Logo Header Antaranews Sulteng

KPID Sulteng Laporkan 207 TV Kabel Ke Polda

Rabu, 11 November 2015 17:02 WIB
Image Print
KPID (antaranews)
Coba tanyakan langsung ke penyidik Polda Sulteng. Laporan kami sudah cukup lengkap di sana

Palu, (antarasulteng.com) - Komisi Penyiaran Indonesia Daerah (KPID) Sulawesi Tengah telah melaporkan 207 usaha TV kabel di Sulawesi Tengah yang beroperasi tanpa izin untuk diproses secara hukum.

"Pelanggaran mereka tidak hanya soal izin tetapi juga soal isi siaran, karena itu polisi perlu menyidik mereka," kata Ketua KPID Sulawesi Tengah Andi Madukelleng yang dihubungi di Palu, Rabu.

Soal apakah polisi sudah memproses para pengusaha TV kabel itu, Andi mengaku belum mengetahui.

"Coba tanyakan langsung ke penyidik Polda Sulteng. Laporan kami sudah cukup lengkap di sana," ujarnya.

Menurut dia, usaha TV kabel harus mendapat izin dari Kementerian Kominfo. Prosedurnya tidak rumit, mereka mengajukan permohonan ke KPID Sulteng untuk mendapatkan rekomendasi, lalu dikirim ke KPI Pusat dan setelah berkasnya dianggap lengkap, maka berkas itu dikirim ke Kominfo yang berwenang menerbitkan izin.

"Di Sulteng ini hanya ada 17 TV kabel yang berizin, selebihnya tidak berizin.

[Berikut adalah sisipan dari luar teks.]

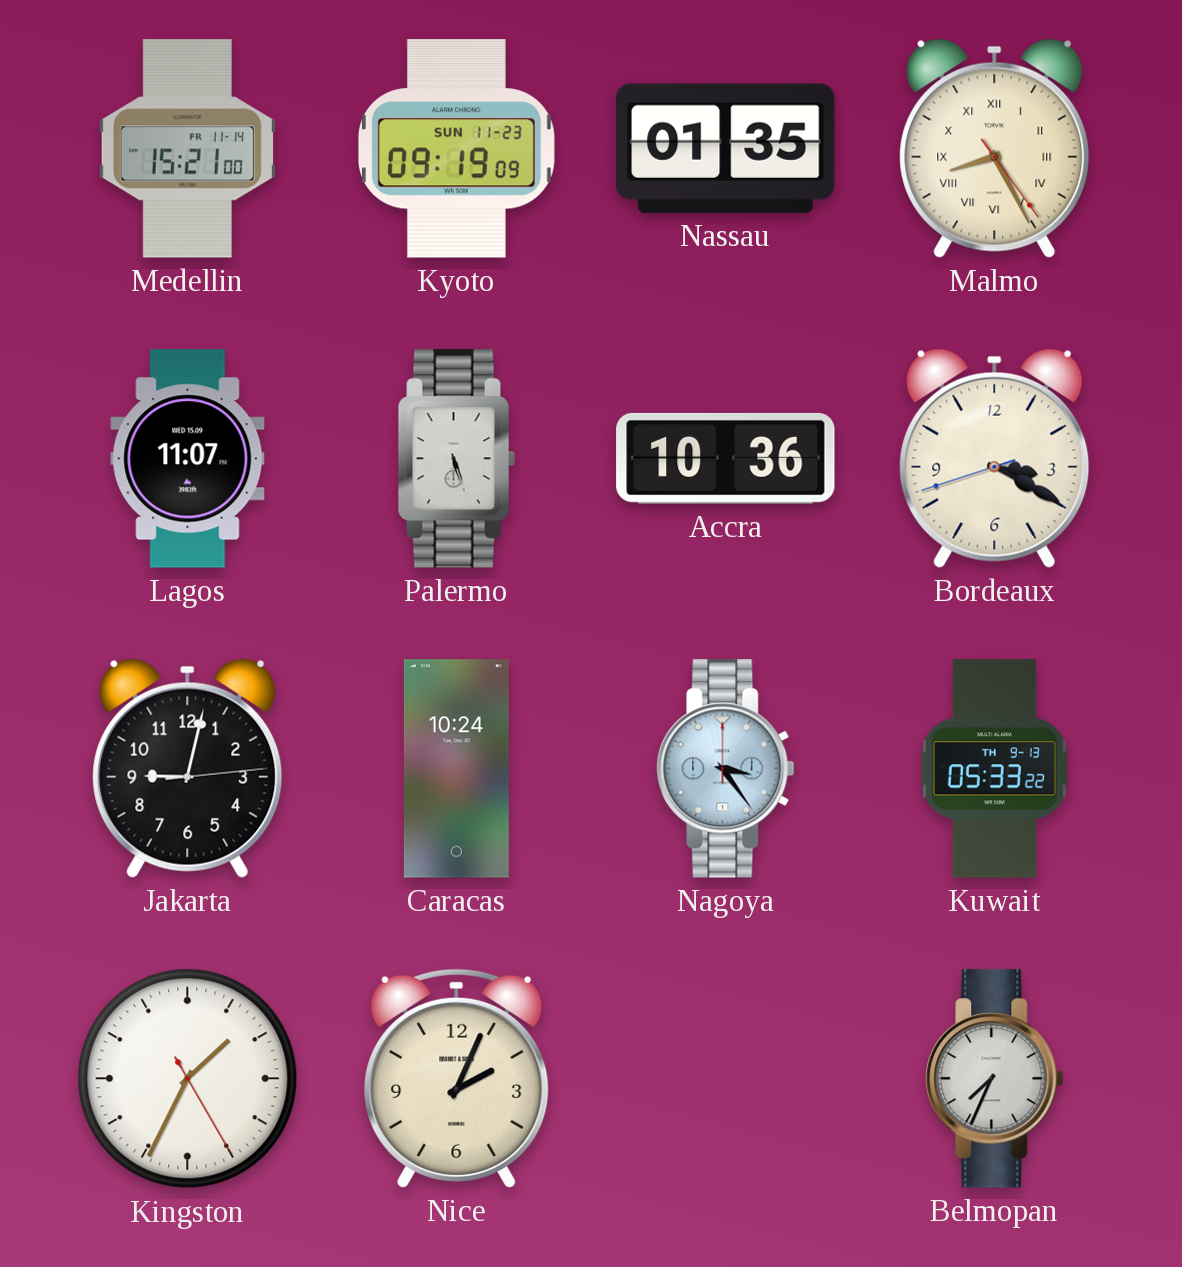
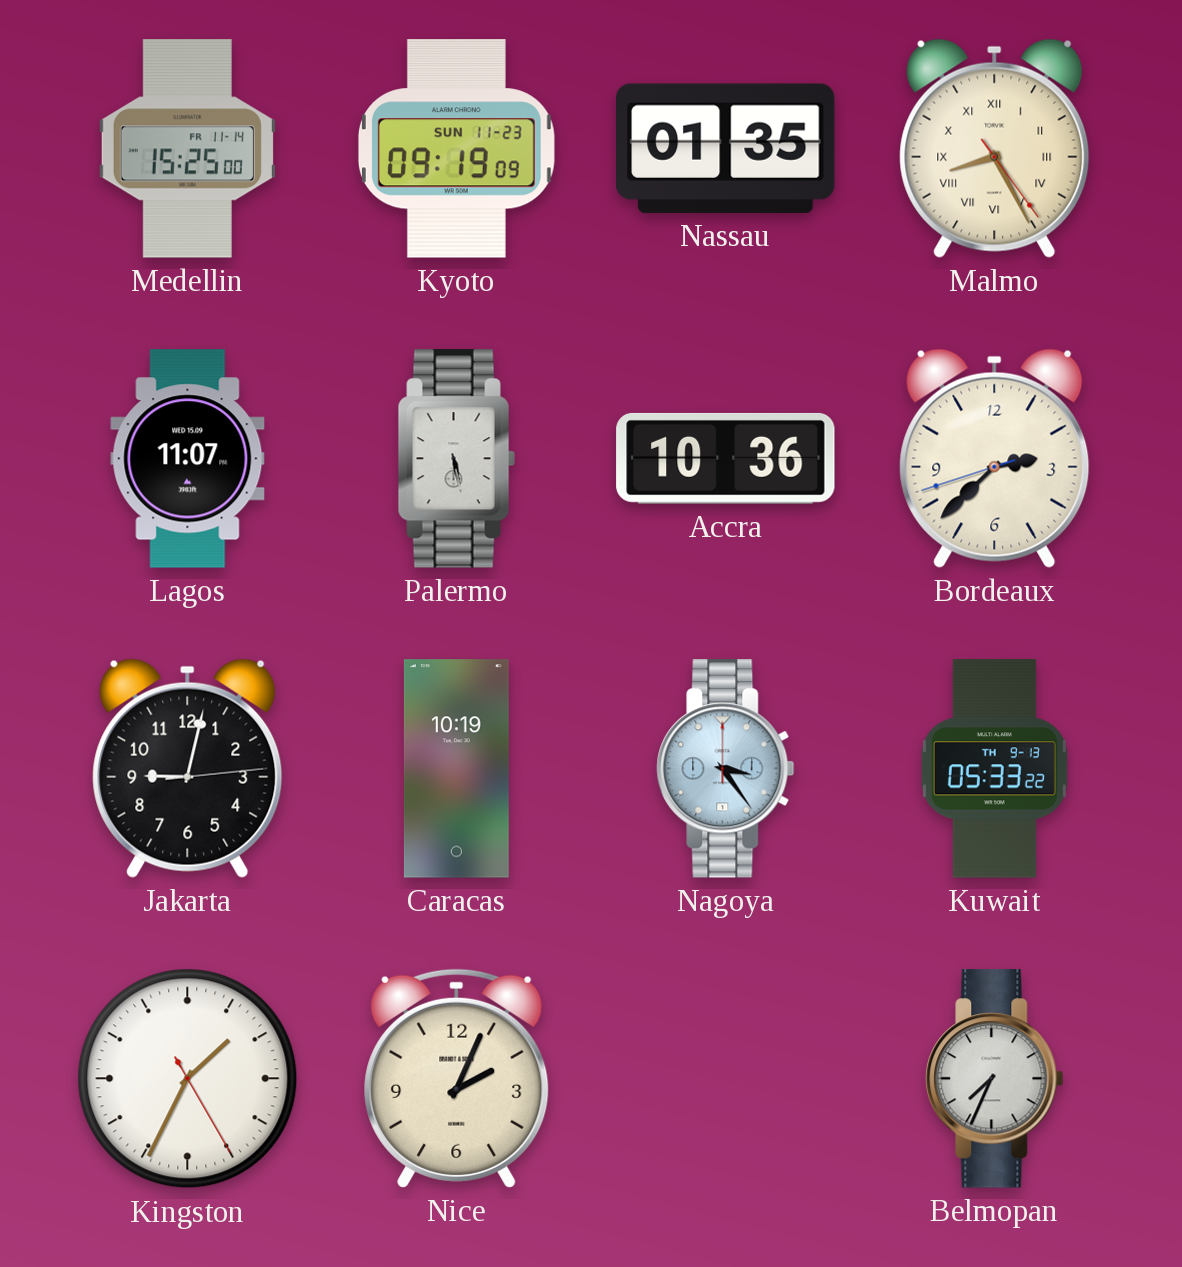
Medellin: 15:21 -> 15:25
Palermo: 5:27 -> 5:28
Bordeaux: 3:19 -> 2:37
Caracas: 10:24 -> 10:19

Paling banyak terdapat di Kabupaten Banggai," ujarnya.

Ia juga menyoroti isi siaran di TV kabel yang melanggar ketentuan seperti pornografi, asusila, kekerasan, dan penyiaran materi-materi yang seharusnya mendapatkan hak siar lebih dahulu.

"Itu sebabnya kami melaporkan mereka ke polisi, karena pelanggaran mereka ini sudah menyangkut pelanggaran UU penyiaran," katanya.

Ia juga berharap pemerintah daerah, terutama tingkat kota dan kabupaten agar memberi perhatian terhadap operasional TV kabel yang tak berizin ini karena merugikan pemerintah setempat, baik dari aspek pendapatan asli daerah maupun penggunaan aset milik pemerintah.

"Pengusaha TV kabel itu kan menggunakan tiang-tiang listrik untuk menarik kabel atau menggali tanah untuk menggelar kabel siaran mereka, yang tidak jarang mengganggu kabel telepon dan pipa air bersih di dalam tanah," ujarnya.

Selain itu, di internal pengusaha TV kabel juga terdapat konflik karena persaingan tidak sehat yang berpotensi menimbulkan gangguan di masyarakat.

"Di Poso itu lebih parah. Setiap kecamatan sudah dikapling-kapling sebagai wilayah operasi TV kabel tertentu. Artinya, kalau satu TV kabel sudah masuk di kecamatan itu, TV kabel lainnya tidak boleh masuk lagi. Ini kan potensi konfliknya tinggi, karena itu pemerintah kabupaten harus turun tangan," ujarnya.